Torn out of my arms, it's got to be a memory, a sometime-incarnation time when you grab him and he's gone -- he's already gone --

feel like I've lost them all, sometimes.  Every last brother father son lover husband friend, every uncles and all my baby nieces, nephews & cousins.  Why risk that kind of loss again?  No matter how lonely I get, I do not have a child to hand over/
OVER MY DEAD  BODY.

zis time,
ees tru.

Oui.  J'exagere, mais c'est pas ca.

Having recently finished Paris Red (loved it!) am now u-tubing directions to the beautiful podcast recorder I was given/lent (way too many months ago -- did I mention tech and I not best  buddies?

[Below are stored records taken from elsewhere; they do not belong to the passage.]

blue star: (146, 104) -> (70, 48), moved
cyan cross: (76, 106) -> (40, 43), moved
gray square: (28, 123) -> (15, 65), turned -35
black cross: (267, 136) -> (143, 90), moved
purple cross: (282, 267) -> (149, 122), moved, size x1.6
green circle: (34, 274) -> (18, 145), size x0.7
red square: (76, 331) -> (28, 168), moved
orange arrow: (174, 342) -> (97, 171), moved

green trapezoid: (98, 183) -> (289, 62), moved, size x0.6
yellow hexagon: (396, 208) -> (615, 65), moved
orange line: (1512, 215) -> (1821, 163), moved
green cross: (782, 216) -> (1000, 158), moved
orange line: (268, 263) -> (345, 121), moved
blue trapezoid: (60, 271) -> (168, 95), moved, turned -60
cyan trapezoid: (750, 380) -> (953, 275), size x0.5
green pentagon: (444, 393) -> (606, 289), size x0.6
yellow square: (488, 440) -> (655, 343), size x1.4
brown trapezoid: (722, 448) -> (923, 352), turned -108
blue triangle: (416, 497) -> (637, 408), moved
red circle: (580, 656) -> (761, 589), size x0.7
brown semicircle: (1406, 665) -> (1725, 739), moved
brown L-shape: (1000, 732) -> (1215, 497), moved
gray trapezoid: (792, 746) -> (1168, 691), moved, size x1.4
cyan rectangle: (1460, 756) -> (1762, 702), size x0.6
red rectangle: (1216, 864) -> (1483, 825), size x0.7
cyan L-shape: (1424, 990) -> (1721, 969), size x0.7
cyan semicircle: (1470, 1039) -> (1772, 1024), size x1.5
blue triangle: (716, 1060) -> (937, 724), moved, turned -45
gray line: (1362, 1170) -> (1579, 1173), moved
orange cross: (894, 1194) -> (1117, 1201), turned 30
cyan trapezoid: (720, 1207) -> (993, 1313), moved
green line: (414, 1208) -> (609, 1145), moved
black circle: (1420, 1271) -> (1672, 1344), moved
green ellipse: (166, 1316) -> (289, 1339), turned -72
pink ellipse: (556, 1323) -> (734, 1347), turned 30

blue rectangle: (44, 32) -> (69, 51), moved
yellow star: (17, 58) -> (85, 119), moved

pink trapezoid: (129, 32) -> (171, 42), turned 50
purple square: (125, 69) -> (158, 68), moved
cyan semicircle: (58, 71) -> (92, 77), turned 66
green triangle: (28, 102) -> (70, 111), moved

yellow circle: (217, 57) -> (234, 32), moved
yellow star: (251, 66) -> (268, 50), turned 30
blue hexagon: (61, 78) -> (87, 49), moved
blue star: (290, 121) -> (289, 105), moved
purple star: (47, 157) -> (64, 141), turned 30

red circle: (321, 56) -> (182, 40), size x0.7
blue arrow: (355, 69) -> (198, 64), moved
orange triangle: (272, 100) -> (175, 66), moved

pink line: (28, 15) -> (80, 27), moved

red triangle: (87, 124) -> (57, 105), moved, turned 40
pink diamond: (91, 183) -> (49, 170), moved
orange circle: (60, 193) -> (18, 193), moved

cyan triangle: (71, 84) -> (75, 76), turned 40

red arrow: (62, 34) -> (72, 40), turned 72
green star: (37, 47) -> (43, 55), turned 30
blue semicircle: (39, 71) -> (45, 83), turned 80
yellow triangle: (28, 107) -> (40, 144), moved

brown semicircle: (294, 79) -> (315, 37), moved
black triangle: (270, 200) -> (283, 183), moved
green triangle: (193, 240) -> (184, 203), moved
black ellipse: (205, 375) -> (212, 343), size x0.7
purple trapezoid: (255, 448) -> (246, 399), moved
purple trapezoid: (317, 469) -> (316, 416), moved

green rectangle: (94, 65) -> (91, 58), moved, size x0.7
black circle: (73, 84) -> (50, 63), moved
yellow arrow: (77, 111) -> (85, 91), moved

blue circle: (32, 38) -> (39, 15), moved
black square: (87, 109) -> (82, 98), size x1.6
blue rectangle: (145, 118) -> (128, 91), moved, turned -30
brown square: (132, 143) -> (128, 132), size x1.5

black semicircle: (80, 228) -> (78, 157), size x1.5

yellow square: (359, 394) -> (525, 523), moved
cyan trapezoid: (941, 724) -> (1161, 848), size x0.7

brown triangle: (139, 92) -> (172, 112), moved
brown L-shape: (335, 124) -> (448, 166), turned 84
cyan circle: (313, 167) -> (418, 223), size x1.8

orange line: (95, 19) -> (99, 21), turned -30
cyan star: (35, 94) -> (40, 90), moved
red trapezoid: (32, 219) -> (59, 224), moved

Which bothers me because I have always been excellent at logic --)

SO fascinating, thus far, yes??
(See My Struggles for more slog, if that's what you're into).


BE YOURSELF, everybody says that!  WHAT IS THE POINT OF THAT IF NOBODY LIKES YOUR SELF?

What else do They say?  'Don't be a fuckin people-pleaser!'
What a crock.

How stupid is that to say, to even think!

If you can't please the ones you love/
then ya got to please yourself

(but how are not at least some of them intricately intertwi-need...?)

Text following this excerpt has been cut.